A herd, a gaggle, a drove? Whatever the correct plural, they were out in greying force today to glimpse the first steam engine to run on London Underground tracks in decades, armed with arrays of camera equipment and small sets of stepladders to ensure the best view onto the tracks.
Chatting among themselves as they awaited the train’s arrival at Kensington Olympia station, however, it turned out even the singular form of “trainspotter” is not their preferred title. “We get dubbed with it, but we like to be called ferroequinologists,” says Dennis Munday – referring to the Latinate term for “the study of the iron horse”.
But the celebrations for the 150th anniversary of the opening of the world’s first Tube line appeared to bring out the train lover in everyone across the capital today.
As the Met No 1 made its 36-minute journey to Moorgate, the route was lined with transport enthusiasts standing on walls and leaning over bridges to wave at the little maroon engine, built in 1898.
A few hungover passengers seated on regular trains which sped past the engine probably thought they were hallucinating - but train driver Geoff Phelps said he had experienced “every boy’s dream”.
Passing through 13 stations with good old-fashioned chug-chugs and toot-toots, plenty of tourists on the platforms were left bemused as they were dowsed in smoke – indeed, Transport for London commissioner Peter Hendy confided to The Independent that they had needed to override the smoke alarms on the route.
Inside, the wood-panelled compartments of the carriages were luxurious by comparison with today’s more functional rolling stock.
Seating eight people in comfort but with no standing room, the brass fittings and patterned carpet brought back the imperial grandeur that goes hand-in-hand with the raw industrial power of 19th century engineering.
Indeed, London mayor Boris Johnson said the “beautiful” journey “makes you understand all those Victorian novels and the romantic assignations that used to take place on the banquettes of the first-class seating”.
Many trainspotters believed this would be their last chance to see a coal-powered locomotive on the Tube tracks.
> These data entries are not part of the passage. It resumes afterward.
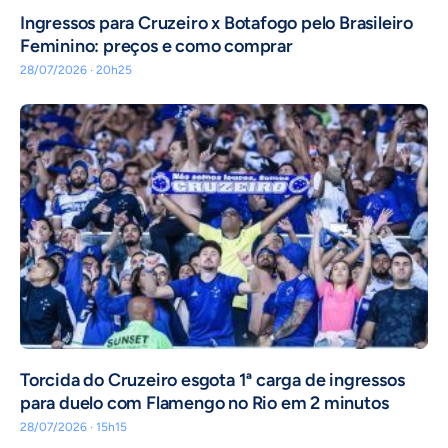
Ingressos para Cruzeiro x Botafogo pelo Brasileiro
Feminino: preços e como comprar
28/07/2026 · 20h25
Torcida do Cruzeiro esgota 1ª carga de ingressos
para duelo com Flamengo no Rio em 2 minutos
28/07/2026 · 15h15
But the train will appear again next weekend - and after two years of work to get it back on the rails, Sam Mullins, director of the London Transport Museum, said there will be further runs in May and September. “We had to find it, fund it, restore it, test it, and test it endlessly,” he said. “We’re going to be using this a lot.”
Around 40,000 people crowded onto the line’s several trains back on the first day in 1863, with first-class tickets costing sixpence apiece.
Now more than three millions journeys are made on the network every day – and with 150-year-old infrastructure still in use, delays and engineering works means journies are not always as smooth as today’s carefully-choreographed steam train trip.
On the way back to The Independent’s office, three lines were partly closed and there was the inevitable 10-minute wait (an age in London rush-hour commuting terms) at Edgware Road.
If the Victorian wonder was how they built the Tube, perhaps the modern wonder is how they manage to keep the sometimes creaking thing moving.